Aku segera memeluknya. hanya memeluknya. Kami terisak bersama. Ada rasa bahagia karena ia tak benar-benar berniat menyakitiku, tapi aku jug sedih mengingat keadaan mbak ana yang tak baik-baik saja. Aku kembali dilema.
"Kamu mencintaiku kan May? " Ia melerai pelukanku dan memegang wajahku untuk ia tatap.
"Aku tahu kamu kamu juga mencintaiku sayang. Aku mohon, katakan kalau kamu mencintaiku." Ia begitu sendu melihatku. Dan Akupun akhirnya mengangguk.
"Iya mas. Aku mencintaimu. Sangat mencintaimu." Aku memeluknya. Aku tergugu didalam pelukannya. Aku tak bisa mengungkapkannya dengan kata-kata.

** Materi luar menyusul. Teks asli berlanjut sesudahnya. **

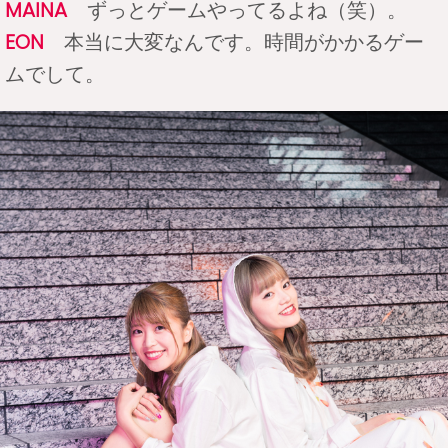
MAINA
ずっとゲームやってるよね（笑）。
EON
本当に大変なんです。時間がかかるゲー
ムでして。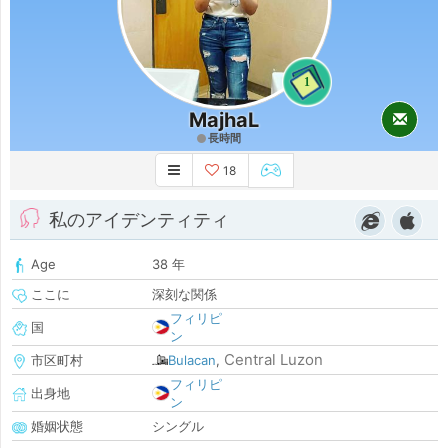
1
MajhaL
長時間
18
私のアイデンティティ
Age
38 年
ここに
深刻な関係
フィリピ
国
ン
Central Luzon
市区町村
Bulacan
,
フィリピ
出身地
ン
婚姻状態
シングル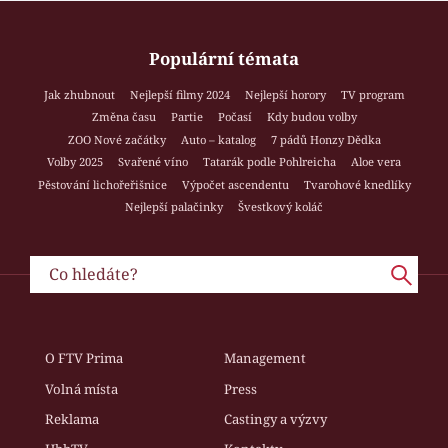
Populární témata
Jak zhubnout
Nejlepší filmy 2024
Nejlepší horory
TV program
Změna času
Partie
Počasí
Kdy budou volby
ZOO Nové začátky
Auto – katalog
7 pádů Honzy Dědka
Volby 2025
Svařené víno
Tatarák podle Pohlreicha
Aloe vera
Pěstování lichořeřišnice
Výpočet ascendentu
Tvarohové knedlíky
Nejlepší palačinky
Švestkový koláč
O FTV Prima
Management
Volná místa
Press
Reklama
Castingy a výzvy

"Aku juga sangat mencintaimu sayang. Jadi, mau kan kamu pulang bersamaku?" Aku melerai pelukanku. Jika aku pulang bersamanya, lalu bagaimana dengan mbak ana? Aku tidak mau jika mas Bara harus terjebak diantara dua wanita. Meski tak mencintai mbak ana, rasanya aku takkan kuat jika harus melihat suamiku selalu dekat dengan wanita lain.
"Mau kan?" Ia mengulangi pertanyaannya. Sontak aku menggeleng pelan.
"Kenapa?"
"Pergilah mas. Nikahi mbak ana. Buat dia bahagia di hari-hari terakhirnya. Aku ikhlas melepasmu untuknya." Aku tertunduk berusaha menyembunyikan kesedihanku.
"Tapi dia memintaku untuk membawamu kembali May. Setelah kejadian di butik itu, Ana menyuruhku mengejarmu dan memperjuangkanmu. Ia yang mendengar semua perkataan Erik akhirnya tahu kalau kita saling mencintai. Dan ia mengerti jika selama ini aku dan dia hanya terikat oleh zona persahabatan. Ia juga bisa menerima jika tak ada cinta dihatiku untuknya. Jadi kembalilah padaku. Aku tak bisa tanpamu May. Aku menginginkanmu dan anak kita dalam hidupku. Jika tidak, mungkin lebih baik aku mati."
"Kenapa harus mati sih?" Aku menatapnya kesal. "Kamu mau anakmu punya papa tiri?"
"Ya jangan lah. Aku gak akan pernah rela."
"Ya sudah, jangan pernah mengatakan mati lagi. Aku gak suka."
"Kenapa kamu tidak dipenjara saja?"
"Dipenjara dengan tetap hidup itu sama tersiksanya. Jadi kupikir sebaiknya aku ma-" aku segera membungkam bibirnya dengan bibirku.
"Dipenjara didalam hatiku. Mau?" Aku tersenyum menggodanya.
"Mau. Sampai mati aku mau selamanya dipenjara didalam hatimu." Ia mengangkat tubuhku dan memutarkan badan bahagia.
"I love you Mayra." Mas Bara berteriak sangat kencang. Kuyakin semua orang yang ada di acara pernikahan bang Erik pasti mendengar suaranya.
"I love you more Barata Yudha." Aku hanya berbisik pelan di telinganya dan mengecup pipinya.
"Dunia serasa milik berdua ya." Kakek wijaya berteriak dengan tersenyum menggoda kami. Kulihat kakek, mama, papa, mama Arum, papa dirga, bang erik dan mbak Sekar datang menghampiri kami. Tak kutemukan kak Satria. Aku cukup faham keadaannya dan aku bisa memaklumi itu.
"Abang, katanya abang janji gak bakalan bikin aku ketemu dia lagi?" Aku merajuk melihat abangku itu yang tersenyum melihat kami.
"Hehe. Abang tarik janji itu, abang kasihan sama adek abang yang murung terus karena jauh dari suaminya. Kasian juga ponakan abang nanti kalau lahir papanya gak ada. Ntar abang lagi yang repot harus ngurusin, udah repot ngurusin ibunya, malah ditambah anaknya."